- _EXERCISE INSTRUCTIONS_
Output all entries exactly as they appear and skip the pictures.

- _Document structure recognition data_
# # # #

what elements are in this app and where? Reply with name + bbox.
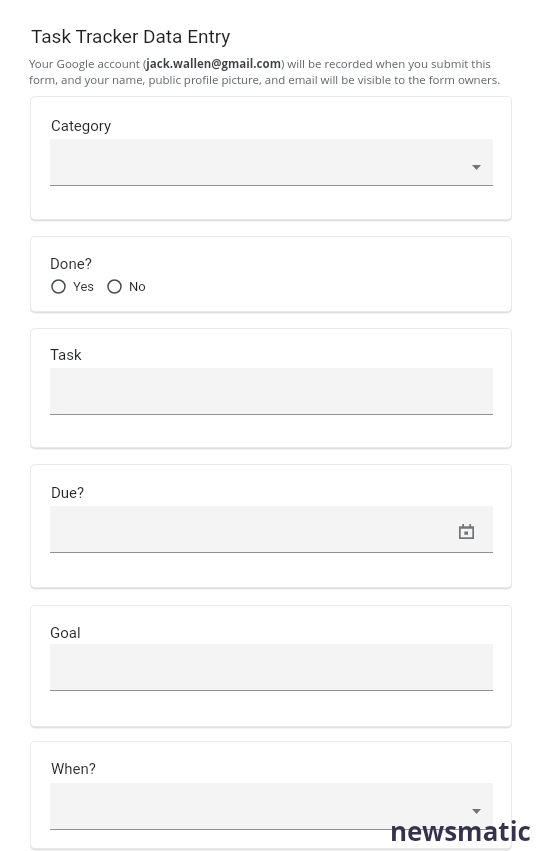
button[interactable] [50, 644, 493, 691]
button[interactable]: Open dropdown [50, 783, 493, 830]
button[interactable]: Pick date [50, 506, 493, 553]
staticText: Category [51, 117, 112, 135]
staticText: No [129, 279, 146, 294]
staticText: Task [50, 346, 82, 364]
staticText: When? [51, 760, 96, 778]
button[interactable] [50, 368, 493, 415]
staticText: newsmatic [390, 813, 531, 848]
staticText: Goal [50, 624, 81, 642]
button[interactable]: No [107, 279, 146, 294]
staticText: Yes [73, 279, 94, 294]
staticText: Due? [51, 484, 85, 502]
staticText: Your Google account (jack.wallen@gmail.c… [29, 56, 507, 88]
staticText: Done? [50, 255, 92, 273]
staticText: Task Tracker Data Entry [31, 25, 231, 47]
button[interactable]: Open dropdown [50, 139, 493, 186]
button[interactable]: Yes [51, 279, 94, 294]
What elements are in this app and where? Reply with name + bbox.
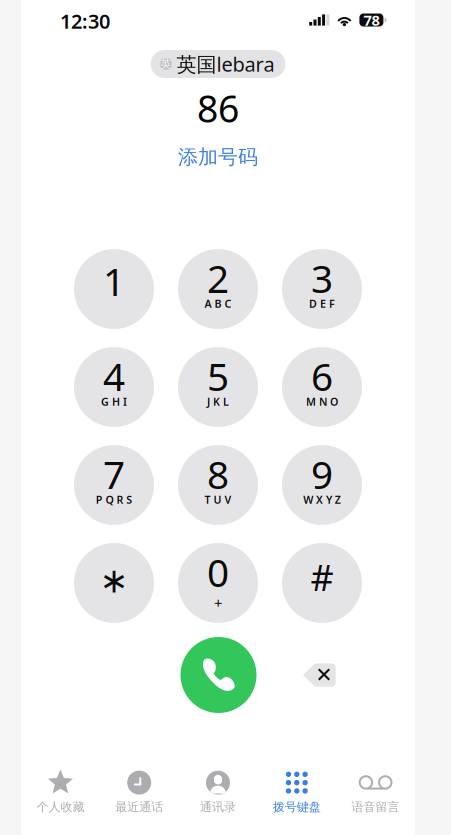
button[interactable]: 英 [150, 50, 286, 78]
button[interactable]: 3 [282, 249, 362, 329]
staticText: 语音留言 [352, 800, 400, 814]
button[interactable]: 0 [178, 543, 258, 623]
staticText: 0 [207, 546, 229, 598]
button[interactable]: 最近通话 [100, 768, 179, 816]
staticText: 86 [197, 83, 239, 133]
staticText: PQRS [96, 492, 132, 507]
staticText: WXYZ [303, 492, 341, 507]
staticText: 个人收藏 [36, 800, 84, 814]
button[interactable]: 9 [282, 445, 362, 525]
button[interactable]: 2 [178, 249, 258, 329]
staticText: GHI [101, 394, 127, 409]
button[interactable]: 通讯录 [179, 768, 257, 816]
staticText: 8 [207, 448, 229, 500]
staticText: DEF [309, 296, 335, 311]
button[interactable]: 7 [74, 445, 154, 525]
staticText: ABC [204, 296, 232, 311]
staticText: 1 [103, 255, 125, 307]
button[interactable]: 8 [178, 445, 258, 525]
button[interactable]: ∗ [74, 543, 154, 623]
staticText: 英国lebara [176, 51, 274, 77]
staticText: 英 [160, 57, 172, 70]
staticText: JKL [207, 394, 229, 409]
staticText: 78 [363, 10, 379, 30]
button[interactable]: 个人收藏 [21, 768, 100, 816]
staticText: + [214, 593, 222, 613]
staticText: 添加号码 [178, 145, 258, 169]
button[interactable]: # [282, 543, 362, 623]
staticText: 通讯录 [200, 800, 236, 814]
staticText: 2 [207, 252, 229, 304]
staticText: 5 [207, 350, 229, 402]
staticText: 6 [311, 350, 333, 402]
staticText: 拨号键盘 [273, 800, 321, 814]
staticText: ∗ [100, 561, 128, 600]
button[interactable]: Delete [296, 654, 342, 696]
button[interactable]: Call [180, 637, 256, 713]
button[interactable]: 6 [282, 347, 362, 427]
staticText: 最近通话 [115, 800, 163, 814]
staticText: MNO [306, 394, 338, 409]
staticText: TUV [204, 492, 232, 507]
button[interactable]: 拨号键盘 [257, 768, 336, 816]
staticText: 7 [103, 448, 125, 500]
staticText: 9 [311, 448, 333, 500]
button[interactable]: 语音留言 [336, 768, 415, 816]
button[interactable]: 1 [74, 249, 154, 329]
staticText: 4 [103, 350, 125, 402]
button[interactable]: 4 [74, 347, 154, 427]
button[interactable]: 5 [178, 347, 258, 427]
staticText: 12:30 [60, 8, 110, 34]
button[interactable]: 添加号码 [178, 145, 258, 169]
staticText: # [310, 553, 334, 601]
staticText: 3 [311, 252, 333, 304]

# # # #

- _OUTPUT OF THE TASK_
what elements are in this app and where? Reply with name + bbox.
button[interactable] [50, 644, 493, 691]
button[interactable]: Open dropdown [50, 783, 493, 830]
button[interactable]: Pick date [50, 506, 493, 553]
staticText: Category [51, 117, 112, 135]
staticText: No [129, 279, 146, 294]
staticText: Task [50, 346, 82, 364]
staticText: When? [51, 760, 96, 778]
button[interactable] [50, 368, 493, 415]
staticText: newsmatic [390, 813, 531, 848]
staticText: Goal [50, 624, 81, 642]
button[interactable]: No [107, 279, 146, 294]
staticText: Yes [73, 279, 94, 294]
staticText: Due? [51, 484, 85, 502]
staticText: Your Google account (jack.wallen@gmail.c… [29, 56, 507, 88]
staticText: Done? [50, 255, 92, 273]
staticText: Task Tracker Data Entry [31, 25, 231, 47]
button[interactable]: Open dropdown [50, 139, 493, 186]
button[interactable]: Yes [51, 279, 94, 294]
What elements are in this app and where? Reply with name + bbox.
button[interactable]: 英 [150, 50, 286, 78]
button[interactable]: 3 [282, 249, 362, 329]
staticText: 语音留言 [352, 800, 400, 814]
button[interactable]: 0 [178, 543, 258, 623]
staticText: 0 [207, 546, 229, 598]
button[interactable]: 最近通话 [100, 768, 179, 816]
staticText: 86 [197, 83, 239, 133]
staticText: PQRS [96, 492, 132, 507]
staticText: WXYZ [303, 492, 341, 507]
staticText: 个人收藏 [36, 800, 84, 814]
button[interactable]: 9 [282, 445, 362, 525]
button[interactable]: 2 [178, 249, 258, 329]
staticText: GHI [101, 394, 127, 409]
button[interactable]: 通讯录 [179, 768, 257, 816]
staticText: 8 [207, 448, 229, 500]
staticText: DEF [309, 296, 335, 311]
button[interactable]: 7 [74, 445, 154, 525]
staticText: ABC [204, 296, 232, 311]
staticText: 1 [103, 255, 125, 307]
button[interactable]: 8 [178, 445, 258, 525]
button[interactable]: ∗ [74, 543, 154, 623]
staticText: 英国lebara [176, 51, 274, 77]
staticText: 英 [160, 57, 172, 70]
staticText: JKL [207, 394, 229, 409]
staticText: 78 [363, 10, 379, 30]
button[interactable]: 个人收藏 [21, 768, 100, 816]
staticText: + [214, 593, 222, 613]
staticText: 添加号码 [178, 145, 258, 169]
button[interactable]: # [282, 543, 362, 623]
staticText: 通讯录 [200, 800, 236, 814]
staticText: 2 [207, 252, 229, 304]
staticText: 5 [207, 350, 229, 402]
staticText: 6 [311, 350, 333, 402]
staticText: 拨号键盘 [273, 800, 321, 814]
staticText: ∗ [100, 561, 128, 600]
button[interactable]: Delete [296, 654, 342, 696]
button[interactable]: Call [180, 637, 256, 713]
button[interactable]: 6 [282, 347, 362, 427]
staticText: 最近通话 [115, 800, 163, 814]
staticText: MNO [306, 394, 338, 409]
staticText: TUV [204, 492, 232, 507]
button[interactable]: 拨号键盘 [257, 768, 336, 816]
staticText: 7 [103, 448, 125, 500]
staticText: 9 [311, 448, 333, 500]
button[interactable]: 语音留言 [336, 768, 415, 816]
button[interactable]: 1 [74, 249, 154, 329]
staticText: 4 [103, 350, 125, 402]
button[interactable]: 4 [74, 347, 154, 427]
button[interactable]: 5 [178, 347, 258, 427]
staticText: 12:30 [60, 8, 110, 34]
button[interactable]: 添加号码 [178, 145, 258, 169]
staticText: # [310, 553, 334, 601]
staticText: 3 [311, 252, 333, 304]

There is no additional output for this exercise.